Beginning at the line that contains "แยกห้วยขวาง ว่า พล.ต.อ.ต่อศักดิ์" and finishing at the line that contains "일은 자식들의 몫이다.", output the data below exactly. Include both end lines and no pictures.

> _Stored data entries_:
▼

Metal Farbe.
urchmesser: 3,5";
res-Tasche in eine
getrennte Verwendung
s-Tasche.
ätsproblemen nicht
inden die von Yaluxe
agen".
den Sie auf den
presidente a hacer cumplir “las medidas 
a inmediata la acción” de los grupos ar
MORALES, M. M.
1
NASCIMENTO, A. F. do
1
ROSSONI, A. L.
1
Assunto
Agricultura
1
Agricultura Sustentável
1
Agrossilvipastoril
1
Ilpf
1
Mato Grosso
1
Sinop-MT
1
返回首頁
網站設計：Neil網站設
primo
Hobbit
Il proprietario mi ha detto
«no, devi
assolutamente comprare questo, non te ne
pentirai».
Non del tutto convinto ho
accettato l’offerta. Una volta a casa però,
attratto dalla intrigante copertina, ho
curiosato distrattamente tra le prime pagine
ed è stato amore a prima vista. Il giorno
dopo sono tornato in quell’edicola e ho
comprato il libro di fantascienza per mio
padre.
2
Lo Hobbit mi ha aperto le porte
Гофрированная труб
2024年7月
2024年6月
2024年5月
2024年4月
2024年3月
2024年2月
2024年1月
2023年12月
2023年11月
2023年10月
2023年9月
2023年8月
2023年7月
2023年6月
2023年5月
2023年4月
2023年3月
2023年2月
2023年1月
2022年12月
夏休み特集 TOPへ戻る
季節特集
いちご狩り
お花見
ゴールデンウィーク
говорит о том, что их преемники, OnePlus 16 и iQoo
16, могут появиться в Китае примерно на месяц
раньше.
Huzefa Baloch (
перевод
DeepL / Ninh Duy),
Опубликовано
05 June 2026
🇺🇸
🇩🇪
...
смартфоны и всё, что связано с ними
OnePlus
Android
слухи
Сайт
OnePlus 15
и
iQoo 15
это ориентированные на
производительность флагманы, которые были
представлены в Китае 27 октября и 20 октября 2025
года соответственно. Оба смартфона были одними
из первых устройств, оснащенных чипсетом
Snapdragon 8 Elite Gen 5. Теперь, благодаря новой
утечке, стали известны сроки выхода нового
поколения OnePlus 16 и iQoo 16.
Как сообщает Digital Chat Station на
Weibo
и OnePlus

▲
▼

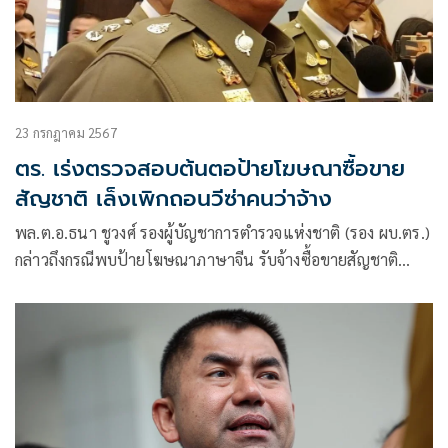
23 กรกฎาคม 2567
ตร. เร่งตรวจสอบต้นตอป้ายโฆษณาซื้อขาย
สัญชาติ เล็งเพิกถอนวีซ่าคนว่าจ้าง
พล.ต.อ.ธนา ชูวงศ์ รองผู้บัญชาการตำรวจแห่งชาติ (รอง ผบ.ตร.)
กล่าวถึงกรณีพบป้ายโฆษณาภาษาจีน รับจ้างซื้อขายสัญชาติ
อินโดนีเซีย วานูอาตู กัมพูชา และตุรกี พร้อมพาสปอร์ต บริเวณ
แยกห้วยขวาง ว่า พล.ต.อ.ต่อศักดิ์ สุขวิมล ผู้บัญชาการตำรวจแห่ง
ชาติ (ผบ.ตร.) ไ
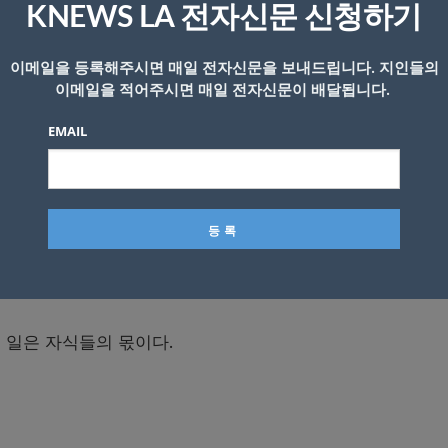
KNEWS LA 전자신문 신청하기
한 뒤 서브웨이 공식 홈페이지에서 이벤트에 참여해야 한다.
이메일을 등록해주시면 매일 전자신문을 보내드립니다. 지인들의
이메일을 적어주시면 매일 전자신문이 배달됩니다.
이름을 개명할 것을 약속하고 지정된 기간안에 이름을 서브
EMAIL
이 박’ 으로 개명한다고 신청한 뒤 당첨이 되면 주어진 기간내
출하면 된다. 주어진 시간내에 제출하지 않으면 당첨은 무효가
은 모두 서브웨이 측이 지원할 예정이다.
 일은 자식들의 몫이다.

▲
▼

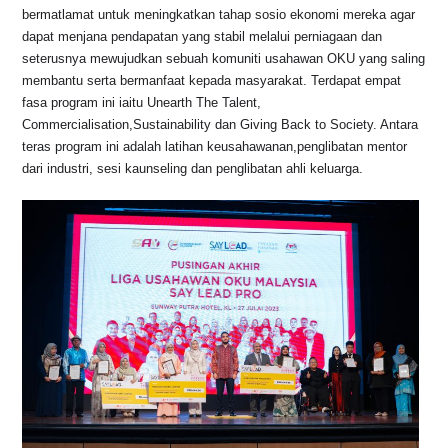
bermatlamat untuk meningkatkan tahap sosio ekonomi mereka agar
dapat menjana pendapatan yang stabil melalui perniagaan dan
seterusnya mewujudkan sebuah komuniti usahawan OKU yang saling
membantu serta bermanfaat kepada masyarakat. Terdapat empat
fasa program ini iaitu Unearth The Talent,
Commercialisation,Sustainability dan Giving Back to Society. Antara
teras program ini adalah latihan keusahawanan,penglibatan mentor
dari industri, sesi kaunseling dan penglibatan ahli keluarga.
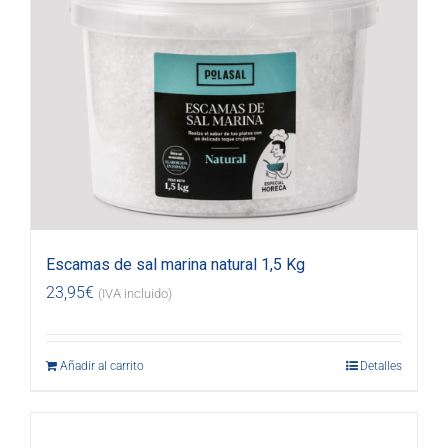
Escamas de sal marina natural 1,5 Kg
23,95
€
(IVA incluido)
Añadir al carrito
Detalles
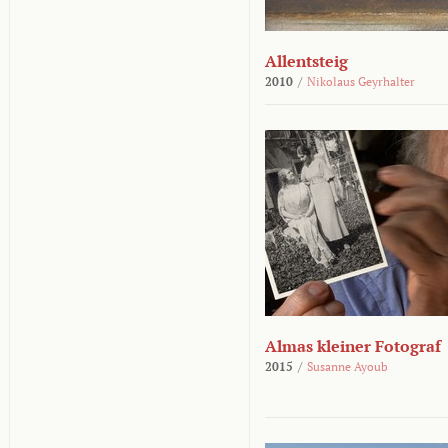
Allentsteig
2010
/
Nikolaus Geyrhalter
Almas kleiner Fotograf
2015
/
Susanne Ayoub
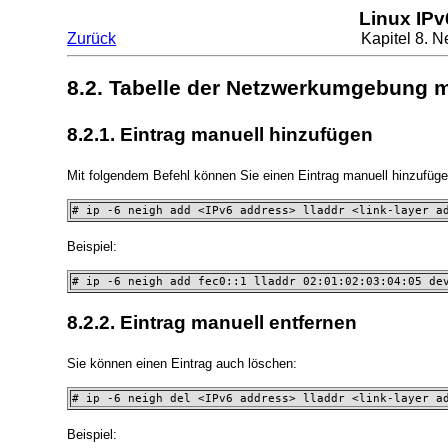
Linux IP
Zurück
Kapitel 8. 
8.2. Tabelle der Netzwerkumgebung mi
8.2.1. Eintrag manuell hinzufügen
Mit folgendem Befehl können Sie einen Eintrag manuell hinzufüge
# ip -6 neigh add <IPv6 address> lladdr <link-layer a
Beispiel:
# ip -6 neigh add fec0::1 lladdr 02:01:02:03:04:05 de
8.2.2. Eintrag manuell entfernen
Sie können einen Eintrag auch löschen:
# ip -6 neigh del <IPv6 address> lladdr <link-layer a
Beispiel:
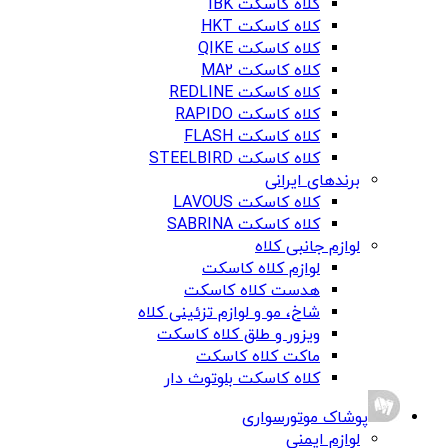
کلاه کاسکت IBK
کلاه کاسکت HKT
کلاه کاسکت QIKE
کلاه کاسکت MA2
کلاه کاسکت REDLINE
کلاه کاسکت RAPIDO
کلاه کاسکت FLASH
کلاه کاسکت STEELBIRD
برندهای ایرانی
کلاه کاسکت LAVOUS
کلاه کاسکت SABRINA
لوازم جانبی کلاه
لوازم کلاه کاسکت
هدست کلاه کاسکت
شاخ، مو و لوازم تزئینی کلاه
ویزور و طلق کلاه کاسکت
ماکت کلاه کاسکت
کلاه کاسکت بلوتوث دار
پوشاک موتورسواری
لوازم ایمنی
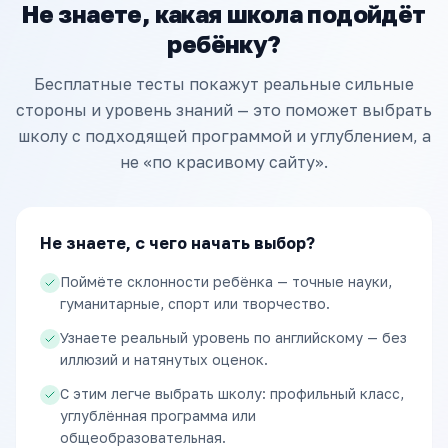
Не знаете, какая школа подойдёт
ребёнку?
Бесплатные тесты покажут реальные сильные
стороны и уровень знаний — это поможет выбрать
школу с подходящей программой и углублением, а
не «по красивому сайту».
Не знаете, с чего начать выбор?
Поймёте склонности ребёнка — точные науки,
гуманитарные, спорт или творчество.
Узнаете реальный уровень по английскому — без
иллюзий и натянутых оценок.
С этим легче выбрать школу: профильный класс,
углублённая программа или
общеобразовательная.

▲

> _Response for this exercise_:
แยกห้วยขวาง ว่า พล.ต.อ.ต่อศักดิ์ สุขวิมล ผู้บัญชาการตำรวจแห่ง
ชาติ (ผบ.ตร.) ไ
KNEWS LA 전자신문 신청하기
한 뒤 서브웨이 공식 홈페이지에서 이벤트에 참여해야 한다.
이메일을 등록해주시면 매일 전자신문을 보내드립니다. 지인들의
이메일을 적어주시면 매일 전자신문이 배달됩니다.
이름을 개명할 것을 약속하고 지정된 기간안에 이름을 서브
EMAIL
이 박’ 으로 개명한다고 신청한 뒤 당첨이 되면 주어진 기간내
출하면 된다. 주어진 시간내에 제출하지 않으면 당첨은 무효가
은 모두 서브웨이 측이 지원할 예정이다.
 일은 자식들의 몫이다.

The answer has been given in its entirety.